In the course of one such conversation, Lang suddenly asked Cheever if he had any “buddies.” Loath to seem utterly bereft, Cheever replied that Art Spear was his buddy. Lang was incredulous: “You two old guys are buddies?“ It transpired that Lang was thinking of a different kind of buddy—the kind of buddies Lang and Cheever became for a while, or so it seems. At one point Lang fell into a stone quarry, drunk or high, and knocked out most of his teeth; Cheever helped buy him a set of dentures, then felt oddly heartsick when Lang came “bound[ing] up the stairs” to show off his new smile: “I feel bypassed,” Cheever wrote in his journal, “in fact I feel lonely. … I might write a story about an older man who fell in love with a [toothless] youth. … The young man returns with a beautiful smile … and the lover sees that a bridge of porcelain and plastic has ruined his happiness.” Be that as it may, he couldn't resist showing off the “comely” Lang to his agent, Candida Donadio, who was convinced the two were “emotionally involved;” and then, years later, Cheever confessed to a male lover that he'd had a “brief affair” with Lang—who, he added, “is now on drugs.”

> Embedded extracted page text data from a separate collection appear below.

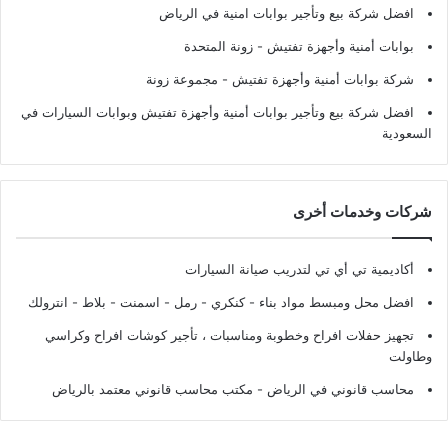
افضل شركة بيع وتأجير بوابات امنية في الرياض
بوابات أمنية وأجهزة تفتيش
- زونة المتحدة
شركة بوابات أمنية وأجهزة تفتيش
- مجموعة زونة
افضل شركة بيع وتأجير بوابات أمنية وأجهزة تفتيش وبوابات السيارات في
السعودية
شركات وخدمات أخرى
أكاديمية تي أي تي لتدريب صيانة السيارات
افضل محل ومبسط مواد بناء - كنكري - رمل - اسمنت - بلاط - انترولك
تجهيز حفلات افراح وخطوبة ومناسبات ، تأجير كوشات افراح وكراسي
وطاولت
محاسب قانوني في الرياض - مكتب محاسب قانوني معتمد بالرياض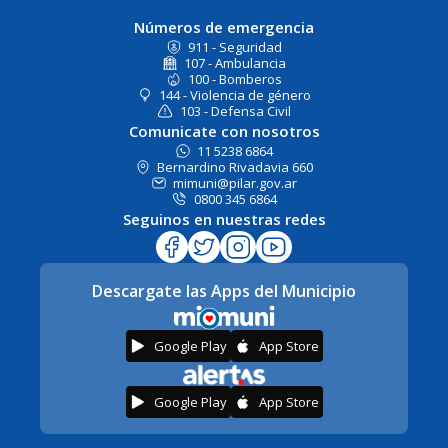
Números de emergencia
911 - Seguridad
107 - Ambulancia
100 - Bomberos
144 - Violencia de género
103 - Defensa Civil
Comunicate con nosotros
11 5238 6864
Bernardino Rivadavia 660
mimuni@pilar.gov.ar
0800 345 6864
Seguinos en nuestras redes
Descargate las Apps del Municipio
Google Play
App Store
Google Play
App Store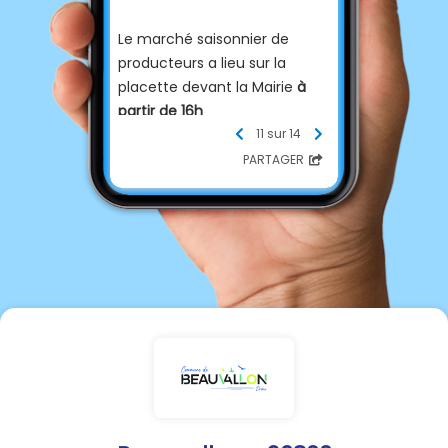
Le marché saisonnier
de
producteurs a lieu sur la
placette devant la Mairie
à
partir de 16h
11 sur 14
de mi-mai à fin septembre :
PARTAGER
le mercredi et le vendredi
en octobre : le vendredi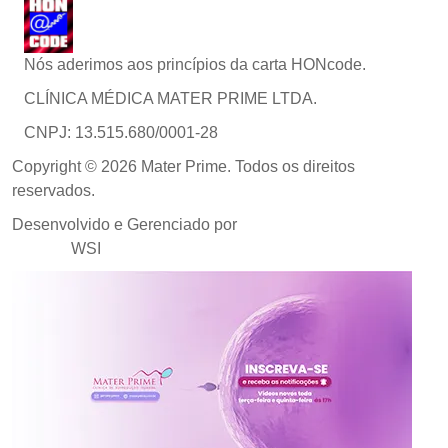
Nós aderimos aos princípios da carta HONcode.
CLÍNICA MÉDICA MATER PRIME LTDA.
CNPJ: 13.515.680/0001-28
Copyright © 2026 Mater Prime. Todos os direitos
reservados.
Desenvolvido e Gerenciado por
Agência de Marketing
Médico
WSI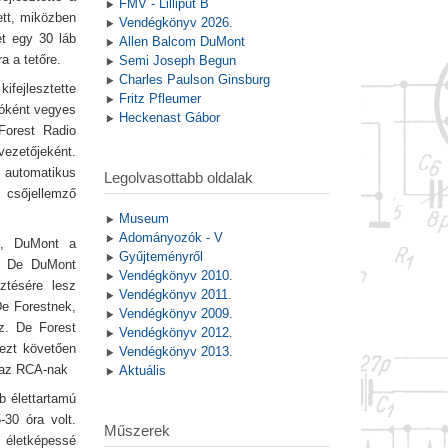
FMV - Lilliput B
ett, miközben
Vendégkönyv 2026.
t egy 30 láb
Allen Balcom DuMont
a a tetőre.
Semi Joseph Begun
Charles Paulson Ginsburg
kifejlesztette
Fritz Pfleumer
lóként vegyes
Heckenast Gábor
 Forest Radio
vezetőjeként.
, automatikus
Legolvasottabb oldalak
 csőjellemző
Museum
Adományozók - V
ét, DuMont a
Gyűjteményről
n. De DuMont
Vendégkönyv 2010.
ztésére lesz
Vendégkönyv 2011.
De Forestnek,
Vendégkönyv 2009.
ez. De Forest
Vendégkönyv 2012.
 ezt követően
Vendégkönyv 2013.
k az RCA-nak
Aktuális
b élettartamú
-30 óra volt.
Műszerek
g életképessé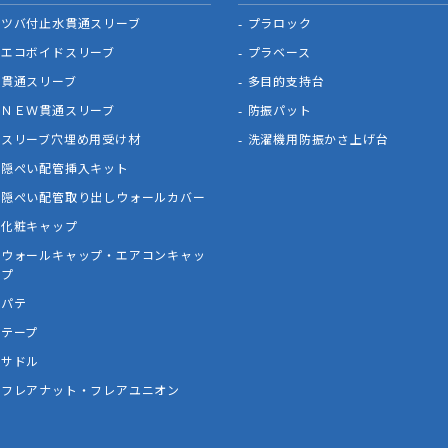
ツバ付止水貫通スリーブ
プラロック
エコボイドスリーブ
プラベース
貫通スリーブ
多目的支持台
ＮＥＷ貫通スリーブ
防振パット
スリーブ穴埋め用受け材
洗濯機用防振かさ上げ台
隠ぺい配管挿入キット
隠ぺい配管取り出しウォールカバー
化粧キャップ
ウォールキャップ・エアコンキャッ
プ
パテ
テープ
サドル
フレアナット・フレアユニオン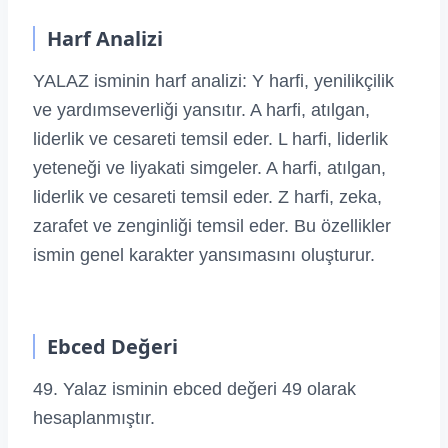
Harf Analizi
YALAZ isminin harf analizi: Y harfi, yenilikçilik
ve yardımseverliği yansıtır. A harfi, atılgan,
liderlik ve cesareti temsil eder. L harfi, liderlik
yeteneği ve liyakati simgeler. A harfi, atılgan,
liderlik ve cesareti temsil eder. Z harfi, zeka,
zarafet ve zenginliği temsil eder. Bu özellikler
ismin genel karakter yansımasını oluşturur.
Ebced Değeri
49. Yalaz isminin ebced değeri 49 olarak
hesaplanmıştır.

Most agree the drugs probably killed Lang. At any rate, he and Cheever gradually fell out of touch: Cheever got sober and began writing again, while Lang returned to the black community he'd gotten used to in prison. “Lang's car has been parked by the bank for a week,” Cheever observed in 1976, a few weeks after finishing Falconer. “He could be sick or dying or gone on drugs and I look for him. I find him getting soup for Peaches in a restaurant. … I seem to love him.” A few months later, Lang wrote a note thanking Cheever for helping him complete his five-year parole (he'd celebrated, said Cheever, “by getting pissed and falling down a flight of stone steps at the Soul #4 Bar and Grill”), and they continued to cross paths until the very end—or rather Cheever's end. Lang's came a few years later: one person said he collapsed while shoveling snow in front of the Star of Bethlehem Baptist Church, but John Dirks thinks he was found dead in his squalid little room on Spring Street. “He just burned himself out,” said Dirks, though he added that Lang had stayed out of prison, as far as anyone knew.
* Susan had begun working as a reporter for the Tarrytown Daily News.
*”Cabots” is the last story in The Stories of John Cheever. Though Cheever published six more stories (not including novel excerpts) in his lifetime, Gottlieb saw fit to exclude three of the four preceding the 1978 Stories, and almost certainly would have excluded the last two—very weak—stories of Cheever's career in the event of a posthumous volume.
* David got out of prison in 1972, resuming his considerable career as a writer and character actor. He wrote a play about prison life that was performed at the Public Theatre in New York, and later became a staff writer for The Cosby Show. More impressive still was his ten-year stint as one of the lovable denizens of Sesame Street.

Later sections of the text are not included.